03-Application-Architecture Backend Design-Patterns System-Design-Basic-Concepts

<< ---------------------------------------------------------------- >>

--- Last Modified: $= dv.current().file.mtime

ACID

<< ---------------------------------------------------------------- >>

  1. Atomicity:
    1. Either all writes succeed or none of them do.
  2. Consistency:
    1. all fails occur gracefully, no invariants are broken.
      1. meaning any data written to the database has to follow the database rules
  3. Isolation:
    1. no race conditions.
    2. Database is a multithreaded server, so two threads should not have race conditions.
  4. Durability:
    1. committed writes don’t get lost.

Read Committed Isolation

Commiting a write: means all the operations are finished.

Race Condition Examples:

  1. Dirty Write:
    1. we have 2 threads. both are writing a value and both are committing it, resulting in the value updated later to be committed, resulting in inconsistent results. We are Writing over uncommitted values.
    2. Fix: locking values.
  2. Dirty Reads:
    1. reading a value that has not been committed yet. (like having multiple operations with one succeeding and one failing, and the read happening after the first operation(the commit happens after the second operation is finished)).
    2. Fix:
      1. row level locks(is slow tho, so should be avoided for systems that require faster reads)
      2. keep a copy of the old values during operations.
  3. Snapshot Isolation:
    1. Use a Write Ahead Log:
      1. you store the operations that overwrite a value with the index(Nth operation that the operation is).
      2. So when u are reading the table, you can only read the table up until the Nth entry in the WAL(read a snapshot before other writes have occurred in the table)
      3. Since you are only logging transactions that overwrite a value it shouldn’t take much extra space.
    2. During a really big read on the database there might be write operations happening that will cause invariability in the DB. Using a Snapshot WAL will fix that as all the transactions are recorded in the log.
  4. Write Skew:
    1. The doctor example: there has to be at least one doctor available at all times, but 2 doctors check the availability table at the same time seeing both are available so both go on break, putting the available number to 0 breaking the invariable
    2. Two Writes individually check the table to see if the write breaks any invariants, it doesn’t so they both go ahead, breaking an invariant
    3. Solution:
      1. locking but slightly different?
        1. you basically have to grab the locks of the entire table, not just the row that is being updates.
  5. Phantom Writes:
    1. Example: Buying from the cafe example. You and another person both try to buy a cupcake. The database is a row of transactions(item bought and person). So you both buy the last cupcake and make a write to the DB.
    2. Phantoms occur when two people write new rows that conflict.
      1. Since these are new rows, there are no locks to grab.
    3. Solution: materializing conflicts:
      1. for every item in the bakery stock we need to pre populate the row into the database so that we can grab a lock for it.

Actual Serial Execution

Instead of doing all the locks, we can just run everything on one core instead of multithreading. (VoltDB)

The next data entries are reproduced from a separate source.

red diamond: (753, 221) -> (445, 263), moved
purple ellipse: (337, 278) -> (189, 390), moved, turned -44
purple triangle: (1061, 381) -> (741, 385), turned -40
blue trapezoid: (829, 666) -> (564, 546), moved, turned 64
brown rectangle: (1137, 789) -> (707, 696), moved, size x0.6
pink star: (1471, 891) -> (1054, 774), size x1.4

Since Disk is very slow, you cant do this on databases stored on disk or there will be too much congestion In memory databases are perfect for this less space and less durable data

Network is also very slow, and sending complicated queries over the network will take a long time.

Stored Procedures:

basically SQL functions sent over the network in advance( you don’t have to send the query, you only need to send the parameters)

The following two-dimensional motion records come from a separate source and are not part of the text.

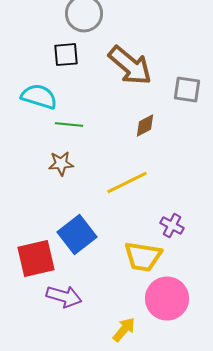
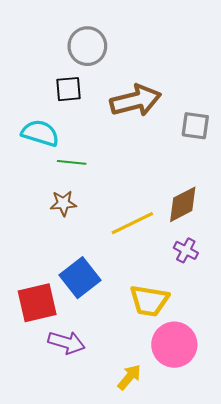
brown arrow: (130, 66) -> (136, 101), turned -54
brown diamond: (145, 126) -> (183, 204), moved, size x1.5
purple cross: (172, 226) -> (186, 250), moved

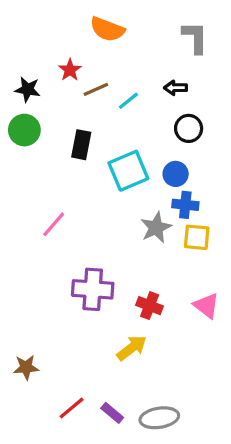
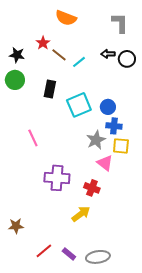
brown line: (96, 89) -> (59, 55), turned 63
black circle: (189, 128) -> (127, 59), moved
pink line: (54, 224) -> (33, 138), turned -66
pink triangle: (206, 306) -> (105, 163), moved

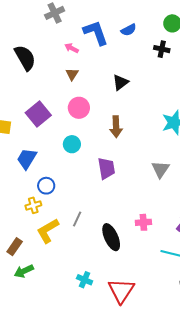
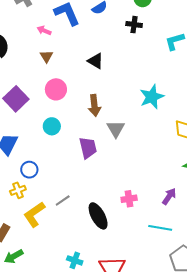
black triangle: (121, 82) -> (96, 61), turned -48
gray triangle: (160, 169) -> (116, 129), moved
gray line: (77, 219) -> (63, 200), turned 35

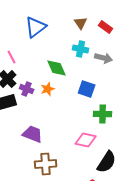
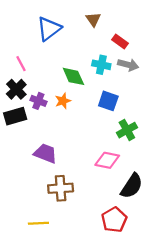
brown triangle: (81, 23) -> (93, 19), moved
red rectangle: (106, 27) -> (120, 41), moved
cyan cross: (81, 49) -> (101, 65), moved
green cross: (103, 114) -> (127, 130), turned -30

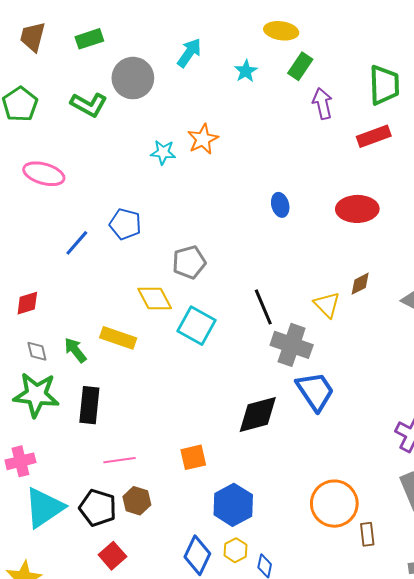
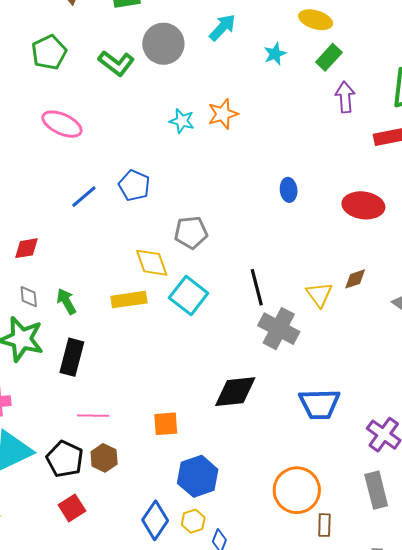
yellow rectangle: (118, 338) -> (129, 300), moved, turned -36
blue trapezoid: (315, 391) -> (319, 404), moved, turned 114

They are harder to manage tho since they are defined in the database and are harder to be put into the version control especially if there are multiple instances of the database.

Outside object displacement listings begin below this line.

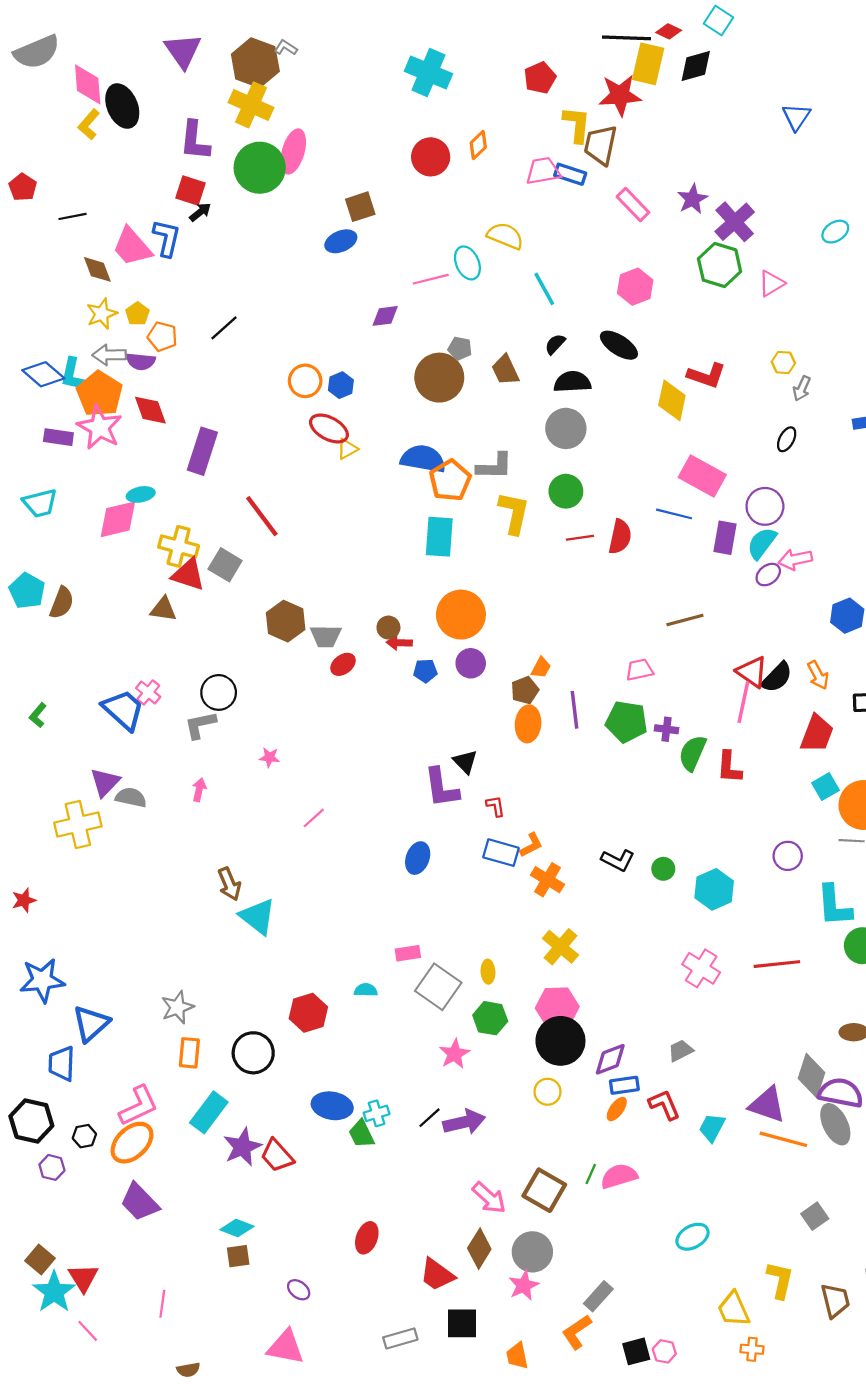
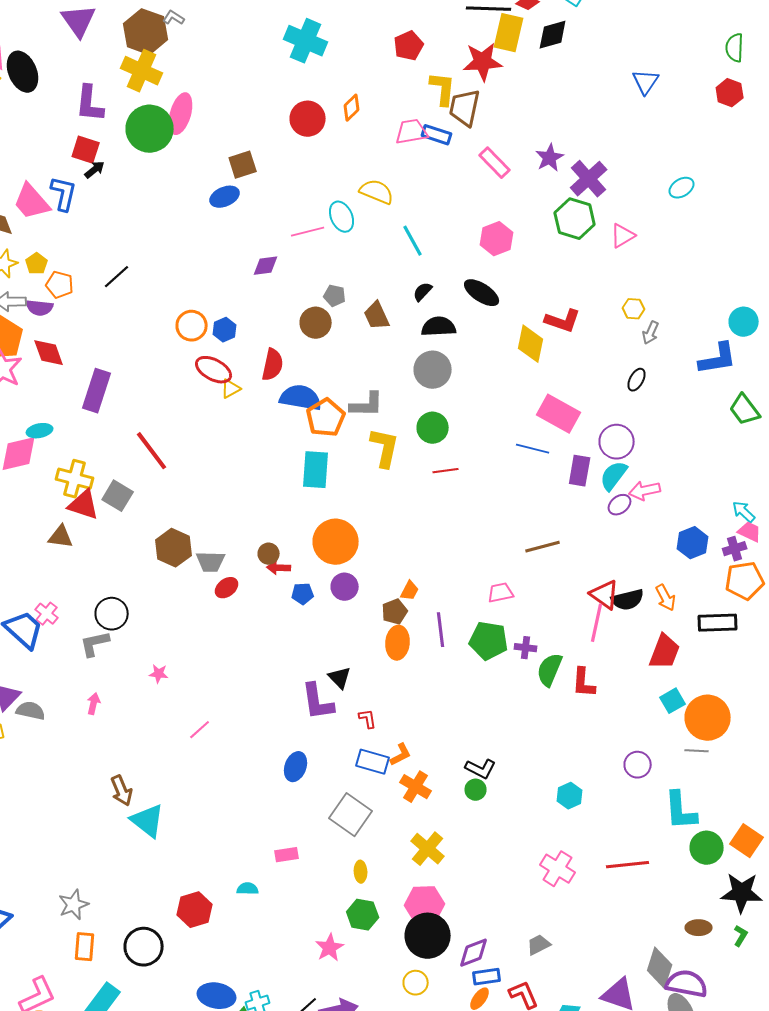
brown circle: (439, 378) -> (316, 323), size x0.7
red semicircle: (620, 537) -> (273, 365), moved
black semicircle: (777, 677) -> (628, 600), turned 32
green circle: (663, 869) -> (476, 790), moved
cyan hexagon: (714, 889) -> (570, 796), size x0.7
gray square: (438, 987) -> (351, 815), moved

Two Phase Locking - Isolation/Serializability

is a type of Pessimistic concurrency control(any operation has to grab locks for all rows no matter the operation at all times) Makes concurrent transactions seem as if they were running on one thread.

You have 2 locks: a reader and a writer lock.

basically multiple threads can read the row at the same time, but if a writer lock is needed, it needs to wait for all the reader locks to be unlocked.

Issues: Two phase locking is really slow since all the deadlocks need to be first detected then resolved.

Also phantom writes are still a possibility since there is no lock for new rows that have not been created yet.

Predicate Locks

It locks all rows where a certain property is true for E classTime = 6

Slow to run, have to evaluate the full query

Index Range Locking

If the property we are locking is indexed it makes it a lot easier to lock the entire row with that property and do range queries

Serializable Snapshot Isolation

Is a type of optimistic concurrency control it assumes that multiple transactions can complete at the same time without competing with each other.

there are no locks, each operation operates on a “snapshot” created at the start. the transaction only sees and operates on this snapshot.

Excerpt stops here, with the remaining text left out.